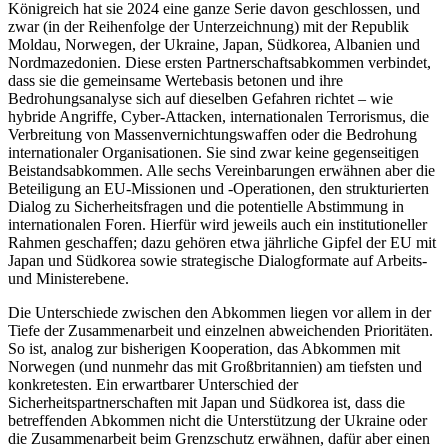
Königreich hat sie 2024 eine ganze Serie davon geschlossen, und
zwar (in der Reihenfolge der Unterzeichnung) mit der Republik
Moldau, Norwegen, der Ukraine, Japan, Südkorea, Albanien und
Nordmazedonien. Diese ersten Partnerschaftsabkommen verbindet,
dass sie die gemeinsame Wertebasis betonen und ihre
Bedrohungsanalyse sich auf dieselben Gefahren richtet – wie
hybride Angriffe, Cyber-Attacken, internationalen Terrorismus, die
Verbreitung von Massenvernichtungswaffen oder die Bedrohung
interna­tionaler Organisationen. Sie sind zwar keine gegenseitigen
Beistandsabkommen. Alle sechs Vereinbarungen erwähnen aber die
Beteiligung an EU-Missionen und ‑Ope­rationen, den strukturierten
Dialog zu Sicherheitsfragen und die potentielle Ab­stimmung in
internationalen Foren. Hierfür wird jeweils auch ein institutioneller
Rah­men geschaffen; dazu gehören etwa jähr­liche Gipfel der EU mit
Japan und Süd­korea sowie strategische Dialogformate auf Arbeits-
und Ministerebene.
Die Unterschiede zwischen den Abkommen liegen vor allem in der
Tiefe der Zu­sammenarbeit und einzelnen abweichenden Prioritäten.
So ist, analog zur bishe­rigen Kooperation, das Abkommen mit
Norwegen (und nunmehr das mit Großbritannien) am tiefsten und
konkretesten. Ein erwartbarer Unterschied der
Sicherheitspartnerschaften mit Japan und Südkorea ist, dass die
betreffenden Abkommen nicht die Unterstützung der Ukraine oder
die Zusammenarbeit beim Grenzschutz erwäh­nen, dafür aber einen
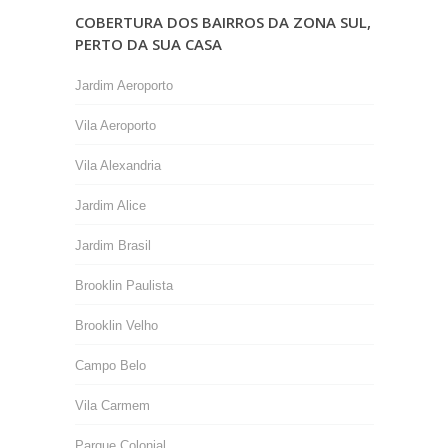
COBERTURA DOS BAIRROS DA ZONA SUL,
PERTO DA SUA CASA
Jardim Aeroporto
Vila Aeroporto
Vila Alexandria
Jardim Alice
Jardim Brasil
Brooklin Paulista
Brooklin Velho
Campo Belo
Vila Carmem
Parque Colonial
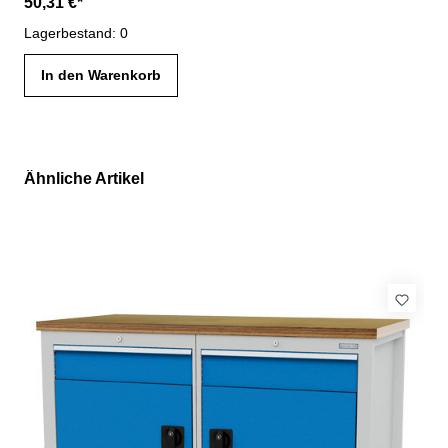
50,31 €*
Lagerbestand: 0
In den Warenkorb
Ähnliche Artikel
Produktgalerie überspringen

· · · · ·

=== What the task requires ===
A line belongs in the answer if it contains the word "Norwegen"; please copy each such line from the material.

=== Written response ===
Moldau, Norwegen, der Ukraine, Japan, Südkorea, Albanien und
Norwegen (und nunmehr das mit Großbritannien) am tiefsten und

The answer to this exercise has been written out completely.